What characterizes topological spaces where every open set is closed? Motivated by the valuation topology on a discrete valuation ring, which has the above property, I want to know if there's some (subjectively, probably) nicer criterion for when a space has every open set closed. A preliminary guess (justified again by discrete valuation rings) is that a totally disconnected space has the above property; but this seems qualitatively too simple to actively characterize such a space, and certainly there's no apparent proof that totally disconnected implies this clopenness property. (Considering I'm mostly interested in this in the setting of topological rings, I'd be interested in the class of rings that satisfy this property, too, and thus the abstract algebra tag.)
 A: The topology on a valuation ring does not have this property.  (E.g. points are closed, but not open, hence there complements are open, but not closed.)
In such a space, the closure of any point is the closure of each of its points.  Thus the property of having the same closure is an equivalence relation on points, and if we take the quotient by this equivalence relation, we get a set with the discrete topology.
In summary, there is a surjection $X \to Y$, such that the topology on $X$ is just the pull-back of the discrete topology on $Y$.
A: The name for such a property is locally indiscrete, which may help you search the literature.
An excerpt from: Dontchev, J. (1998).

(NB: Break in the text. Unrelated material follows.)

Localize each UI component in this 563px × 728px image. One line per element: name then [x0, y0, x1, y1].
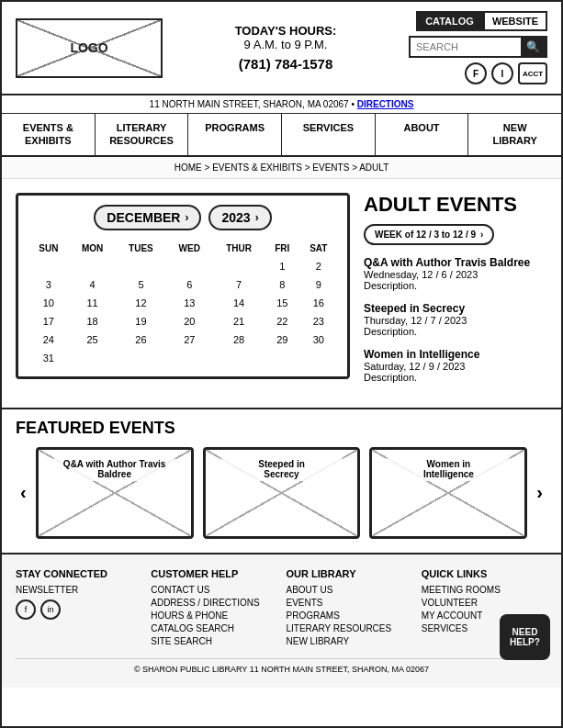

Survey on preopen sets. arXiv preprint math/9810177.

Recall that a space $(X,\tau)$ is called locally indiscrete if every open subset of $X$ is closed.
$\bf{Theorem\; 3.3}$ For a topological space $(X,\tau)$, the following conditions are equivalent:
$(1)$ $X$ is locally indiscrete.
$(2)$ Every subset of $X$ is preopen.
$(3)$ Every singleton in $X$ is preopen.
$(4)$ Every closed subset of $X$ is preopen.

A: It seems the following. 
Let $X$ be a topologcal space such that each open subset of $X$ is closed. Then each closed subset of $X$ is open and $X$ is a disjoint sum of its antidiscrete components. For a point $x\in X$ its component $X_x$ is eaual to the intersection of all closed (or open) sets containing the point $x$.